Life, survival and development: Honest, reality-based drug education and prevention services, low threshold and youth-friendly services, access to education and health services, are all essential components of effective drug policy that seeks to ensure the high attainable health for young people using drugs. Make evidence-based and age appropriate drug treatment to be a priority over detention, imprisonment or forced rehabilitation.
Participation: Countries must involve young people who are most affected (including young drugs users and YPLWHIV) in meaningful engagement with drug policy and program development, implementation and evaluation at all levels. Young drug users and young people living with HIV do not forfeit their right to participation. It is our right to be included in the decisions that affect our lives.
We look to the HIV/AIDS movement to see the critical importance of both acknolewdging the critical need for both recognizing the realities of young people and involving them in policy. Young people were not included to too many years, because adults did not want to deal with the reality of young people having sex, and they did not want to talk to young people about what they needed in terms of prevention.
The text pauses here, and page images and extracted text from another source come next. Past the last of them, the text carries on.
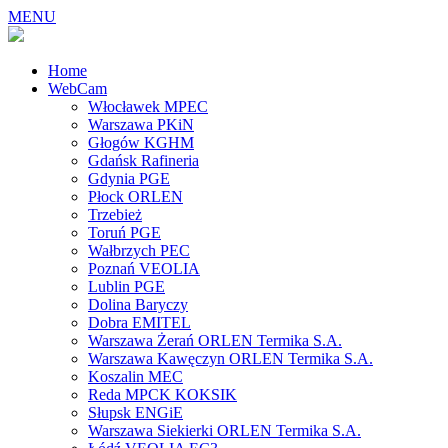
MENU
Home
WebCam
Włocławek MPEC
Warszawa PKiN
Głogów KGHM
Gdańsk Rafineria
Gdynia PGE
Płock ORLEN
Trzebież
Toruń PGE
Wałbrzych PEC
Poznań VEOLIA
Lublin PGE
Dolina Baryczy
Dobra EMITEL
Warszawa Żerań ORLEN Termika S.A.
Warszawa Kawęczyn ORLEN Termika S.A.
Koszalin MEC
Reda MPCK KOKSIK
Słupsk ENGiE
Warszawa Siekierki ORLEN Termika S.A.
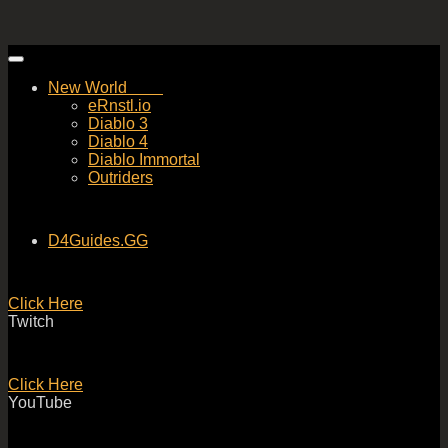
Skip
to
New World
content
eRnstl.io
Diablo 3
Diablo 4
Diablo Immortal
Outriders
D4Guides.GG
Click Here
Twitch
Click Here
YouTube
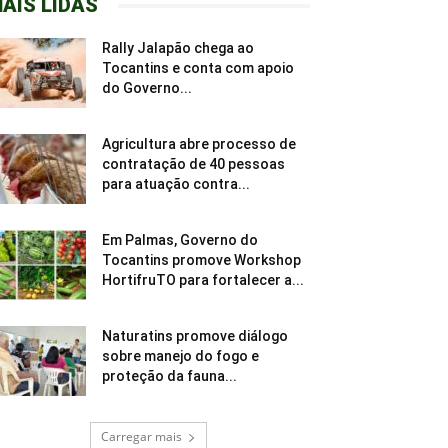
AIS LIDAS
Rally Jalapão chega ao
Tocantins e conta com apoio
do Governo...
Agricultura abre processo de
contratação de 40 pessoas
para atuação contra...
Em Palmas, Governo do
Tocantins promove Workshop
HortifruTO para fortalecer a...
Naturatins promove diálogo
sobre manejo do fogo e
proteção da fauna...
Carregar mais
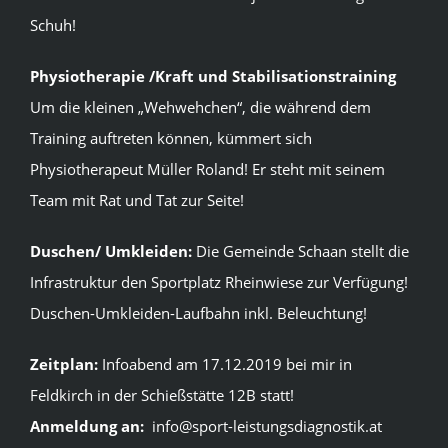
Schuh!
Physiotherapie /Kraft und Stabilisationstraining
Um die kleinen „Wehwehchen“, die während dem
Training auftreten können, kümmert sich
Physiotherapeut Müller Roland! Er steht mit seinem
Team mit Rat und Tat zur Seite!
Duschen/ Umkleiden:
Die Gemeinde Schaan stellt die
Infrastruktur den Sportplatz Rheinwiese zur Verfügung!
Duschen-Umkleiden-Laufbahn inkl. Beleuchtung!
Zeitplan:
Infoabend am 17.12.2019 bei mir in
Feldkirch in der Schießstätte 12B statt!
Anmeldung an:
info@sport-leistungsdiagnostik.at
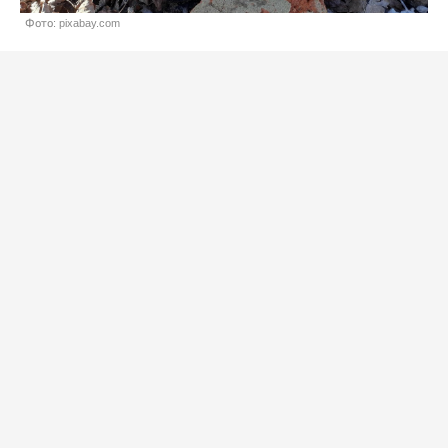
Фото: pixabay.com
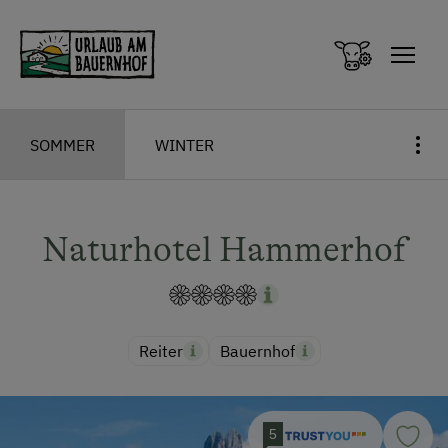
Zum Inhalt springen (Alt+0)
Zum Hauptmenü springen (Alt+1)
SOMMER
WINTER
Naturhotel Hammerhof
Reiter
Bauernhof
5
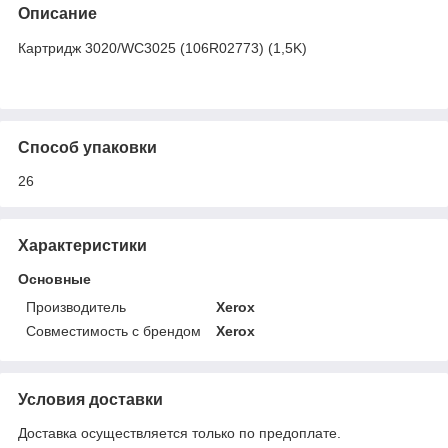
Описание
Картридж 3020/WC3025 (106R02773) (1,5K)
Способ упаковки
26
Характеристики
Основные
Производитель
Xerox
Совместимость с брендом
Xerox
Условия доставки
Доставка осуществляется только по предоплате.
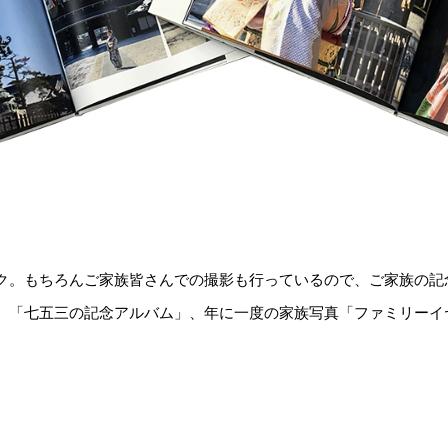
ク。もちろんご家族皆さんでの撮影も行っているので、ご家族の記
。「七五三の記念アルバム」、年に一度の家族写真「ファミリーイ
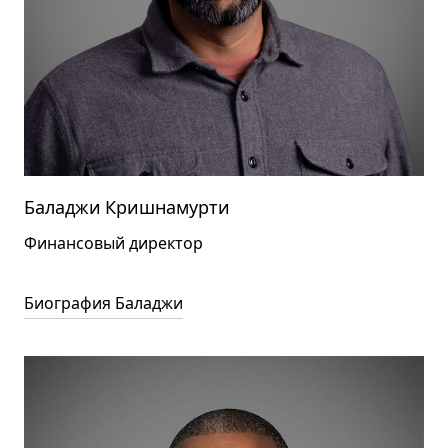
Баладжи Кришнамурти
Финансовый директор
Биография Баладжи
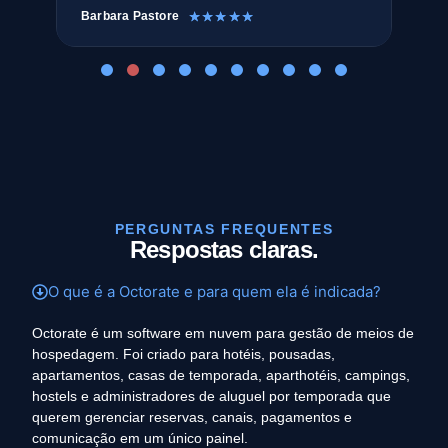
Barbara Pastore
Ant
☆
☆
☆
☆
☆
PERGUNTAS FREQUENTES
Respostas claras.
O que é a Octorate e para quem ela é indicada?
Octorate é um software em nuvem para gestão de meios de
hospedagem. Foi criado para hotéis, pousadas,
apartamentos, casas de temporada, aparthotéis, campings,
hostels e administradores de aluguel por temporada que
querem gerenciar reservas, canais, pagamentos e
comunicação em um único painel.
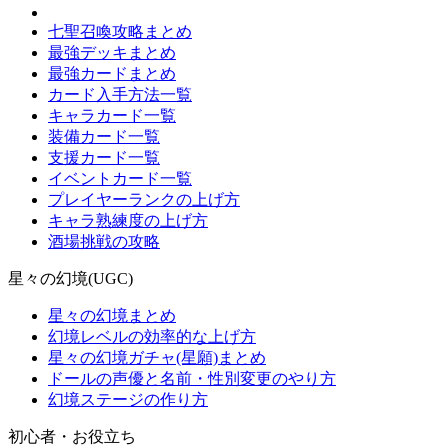
七聖召喚攻略まとめ
最強デッキまとめ
最強カードまとめ
カード入手方法一覧
キャラカード一覧
装備カード一覧
支援カード一覧
イベントカード一覧
プレイヤーランクの上げ方
キャラ熟練度の上げ方
酒場挑戦の攻略
星々の幻境(UGC)
星々の幻境まとめ
幻境レベルの効率的な上げ方
星々の幻境ガチャ(星願)まとめ
ドールの声優と名前・性別変更のやり方
幻境ステージの作り方
初心者・お役立ち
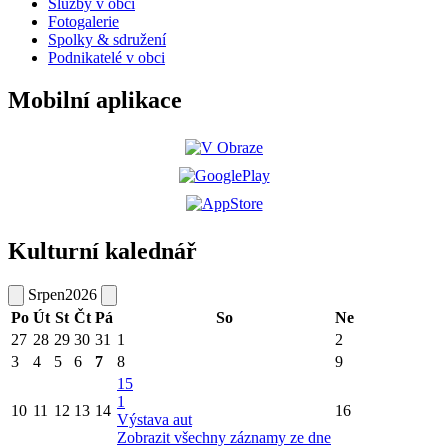
Služby v obci
Fotogalerie
Spolky & sdružení
Podnikatelé v obci
Mobilní aplikace
Kulturní kalednář
Srpen
2026
Po
Út
St
Čt
Pá
So
Ne
27
28
29
30
31
1
2
3
4
5
6
7
8
9
15
1
10
11
12
13
14
16
Výstava aut
Zobrazit všechny záznamy ze dne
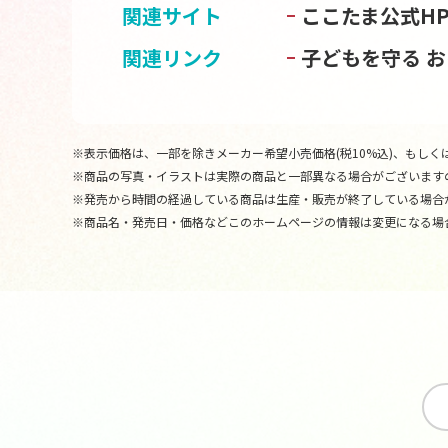
関連サイト
ここたま公式H
関連リンク
子どもを守る 
※表示価格は、一部を除きメーカー希望小売価格(税10%込)、もしくは
※商品の写真・イラストは実際の商品と一部異なる場合がございます
※発売から時間の経過している商品は生産・販売が終了している場合
※商品名・発売日・価格などこのホームページの情報は変更になる場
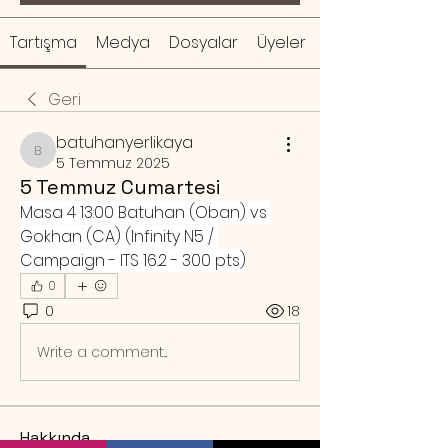
Tartışma
Medya
Dosyalar
Üyeler
Geri
batuhanyerlikaya
batuhanyerlikaya
5 Temmuz 2025
5 Temmuz Cumartesi
Masa 4 13:00 Batuhan (Oban) vs 
Gokhan (CA) (Infinity N5 / 
Campaign - ITS 16.2 - 300 pts)
0
0
18
Write a comment...
Hakkında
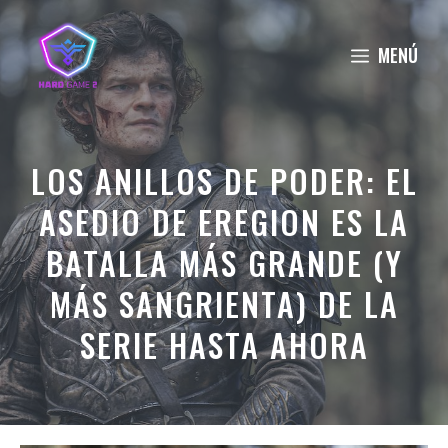
Saltar
al
MENÚ
contenido
LOS ANILLOS DE PODER: EL
ASEDIO DE EREGION ES LA
BATALLA MÁS GRANDE (Y
MÁS SANGRIENTA) DE LA
SERIE HASTA AHORA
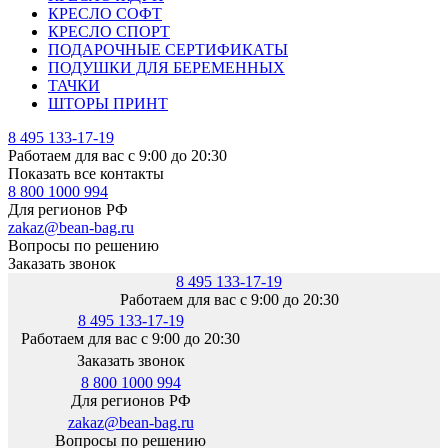
КРЕСЛО СОФТ
КРЕСЛО СПОРТ
ПОДАРОЧНЫЕ СЕРТИФИКАТЫ
ПОДУШКИ ДЛЯ БЕРЕМЕННЫХ
ТАЧКИ
ШТОРЫ ПРИНТ
8 495 133-17-19
Работаем для вас с 9:00 до 20:30
Показать все контакты
8 800 1000 994
Для регионов РФ
zakaz@bean-bag.ru
Вопросы по решению
Заказать звонок
8 495 133-17-19
Работаем для вас с 9:00 до 20:30
8 495 133-17-19
Работаем для вас с 9:00 до 20:30
Заказать звонок
8 800 1000 994
Для регионов РФ
zakaz@bean-bag.ru
Вопросы по решению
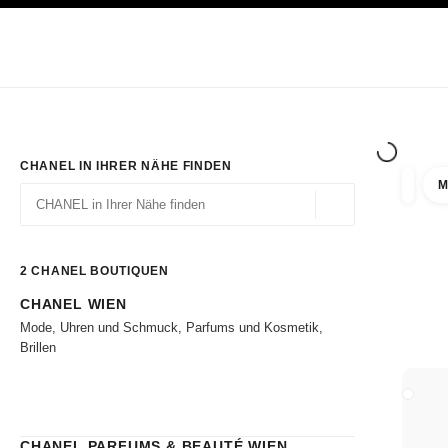
ION
HOCHKONTRAST AKTIVIERT
Exklusiv in den Boutiquen
ONLINE BESTELLEN
Unternehmen
HAUTE COUTURE
MODE
HAUTE
CHANEL IN IHRER NÄHE FINDEN
M
Ergebni
Filter
Geolokalisierung – 
Vorschläge werden unter dieser Suchleiste angezeigt
0 Vorschläge verfügbar
2
CHANEL BOUTIQUEN
CHANEL WIEN
Zu den Filtern
Mode, Uhren und Schmuck, Parfums und Kosmetik,
Brillen
BOUTI
CHANEL PARFUMS & BEAUTÉ WIEN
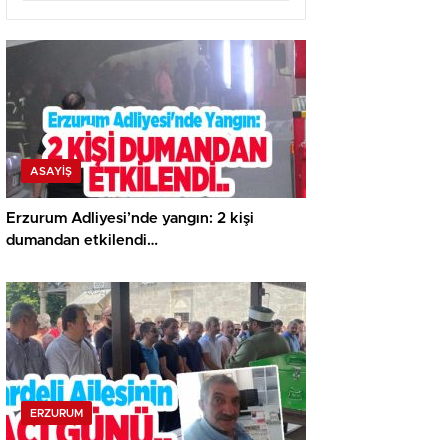
ASAYİŞ
Erzurum Adliyesi’nde yangın: 2 kişi
dumandan etkilendi…
ERZURUM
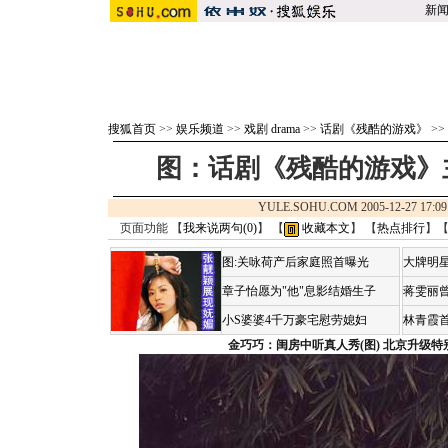
新
搜狐首页
>>
娱乐频道
>>
戏剧 drama
>>
话剧《残酷的游戏》
>>
图：话剧《残酷的游戏》
YULE.SOHU.COM 2005-12-27 1
页面功能 【
我来说两句(
0
)
】 【
收藏本文
】 【
热点排行
】
图:关咏荷产后家庭照首曝光
大牌明星
章子怡愿为"他"息影结婚生子
蒋雯丽
小S婆婆4千万豪宅慰劳媳妇
林青霞
金巧巧：闺房中听真人秀(图)
北京升级特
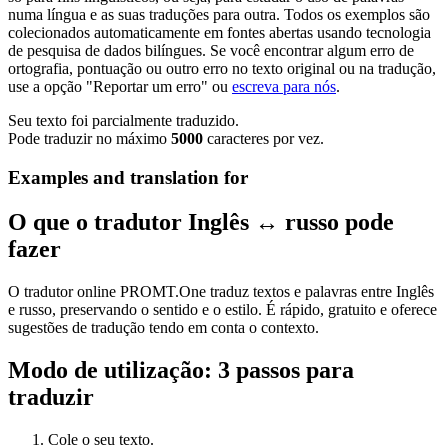
numa língua e as suas traduções para outra. Todos os exemplos são
colecionados automaticamente em fontes abertas usando tecnologia
de pesquisa de dados bilíngues. Se você encontrar algum erro de
ortografia, pontuação ou outro erro no texto original ou na tradução,
use a opção "Reportar um erro" ou
escreva para nós
.
Seu texto foi parcialmente traduzido.
Pode traduzir no máximo
5000
caracteres por vez.
Examples and translation for
O que o tradutor Inglês ↔ russo pode
fazer
O tradutor online PROMT.One traduz textos e palavras entre Inglês
e russo, preservando o sentido e o estilo. É rápido, gratuito e oferece
sugestões de tradução tendo em conta o contexto.
Modo de utilização: 3 passos para
traduzir
Cole o seu texto.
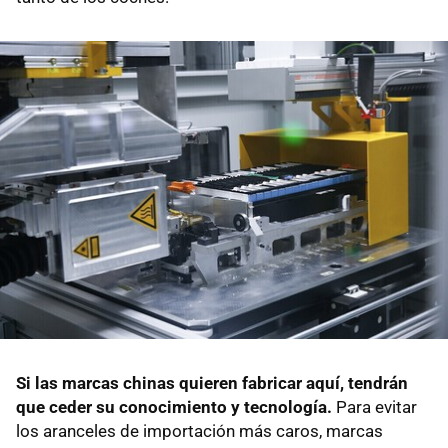
Si las marcas chinas quieren fabricar aquí, tendrán
que ceder su conocimiento y tecnología.
Para evitar
los aranceles de importación más caros, marcas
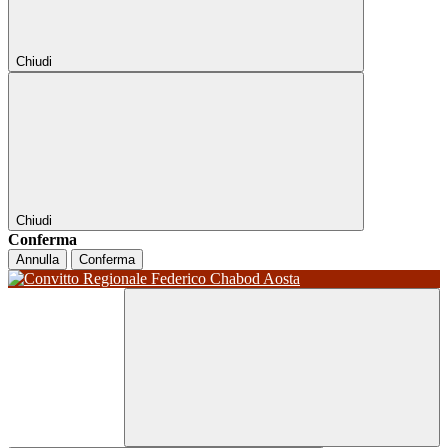
Chiudi
Chiudi
Conferma
Annulla
Conferma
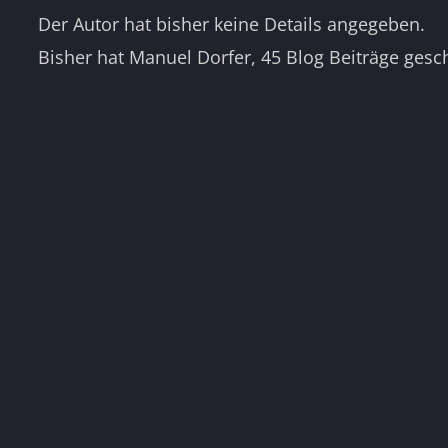
Der Autor hat bisher keine Details angegeben.
Bisher hat Manuel Dorfer, 45 Blog Beiträge gesc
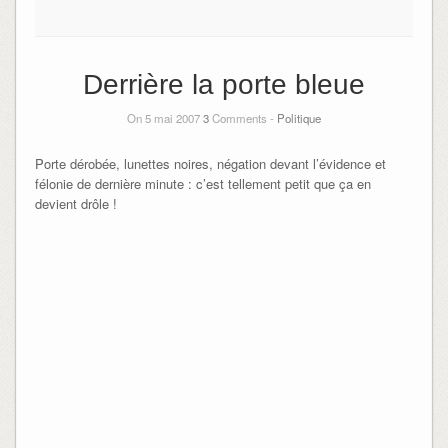
Derrière la porte bleue
On 5 mai 2007
3
Comments -
Politique
Porte dérobée, lunettes noires, négation devant l’évidence et
félonie de dernière minute : c’est tellement petit que ça en
devient drôle !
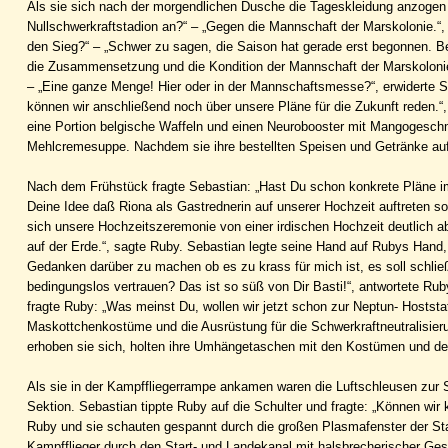
Als sie sich nach der morgendlichen Dusche die Tageskleidung anzogen 
Nullschwerkraftstadion an?“ – „Gegen die Mannschaft der Marskolonie.“
den Sieg?“ – „Schwer zu sagen, die Saison hat gerade erst begonnen. Be
die Zusammensetzung und die Kondition der Mannschaft der Marskolonie
– „Eine ganze Menge! Hier oder in der Mannschaftsmesse?“, erwiderte Se
können wir anschließend noch über unsere Pläne für die Zukunft reden.“,
eine Portion belgische Waffeln und einen Neurobooster mit Mangogesch
Mehlcremesuppe. Nachdem sie ihre bestellten Speisen und Getränke auf 
Nach dem Frühstück fragte Sebastian: „Hast Du schon konkrete Pläne im
Deine Idee daß Riona als Gastrednerin auf unserer Hochzeit auftreten sol
sich unsere Hochzeitszeremonie von einer irdischen Hochzeit deutlich abh
auf der Erde.“, sagte Ruby. Sebastian legte seine Hand auf Rubys Hand, sa
Gedanken darüber zu machen ob es zu krass für mich ist, es soll schließ
bedingungslos vertrauen? Das ist so süß von Dir Basti!“, antwortete Rub
fragte Ruby: „Was meinst Du, wollen wir jetzt schon zur Neptun- Hoststati
Maskottchenkostüme und die Ausrüstung für die Schwerkraftneutralisieru
erhoben sie sich, holten ihre Umhängetaschen mit den Kostümen und der 
Als sie in der Kampffliegerrampe ankamen waren die Luftschleusen zur St
Sektion. Sebastian tippte Ruby auf die Schulter und fragte: „Können wir
Ruby und sie schauten gespannt durch die großen Plasmafenster der Sta
Kampfflieger durch den Start- und Landekanal mit halsbrecherischer Ges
And in 2007, young people age 15-24 made up nearly half, 50% of new HIV infections. So we can see that not involving youth does not work.
There are young people here at these meetings. Young people who are incredible advocates, with the most accurate insights into the realities of young people, because they are living those realities. If youth really are our most precious asset, if we are truly committed to demand reduction for young people, than we should be looking to these young people for advice. Yet instead, they have been regarded with suspicion, have been followed by security, and have generally been made to feel unwelcome.
If member states are truly committed to reducing social marginalization, as stated in Article 21 of the declaration, than why don’t we start right here, right now?
Many of you seated here have responsibilities other than drug control. Consider what kind of society the youth in your country are growing up with. Consider how many have safe and affordable housing, how many have access to education opportunities and employment, and to social support services. These are some of the best demand reduction strategies.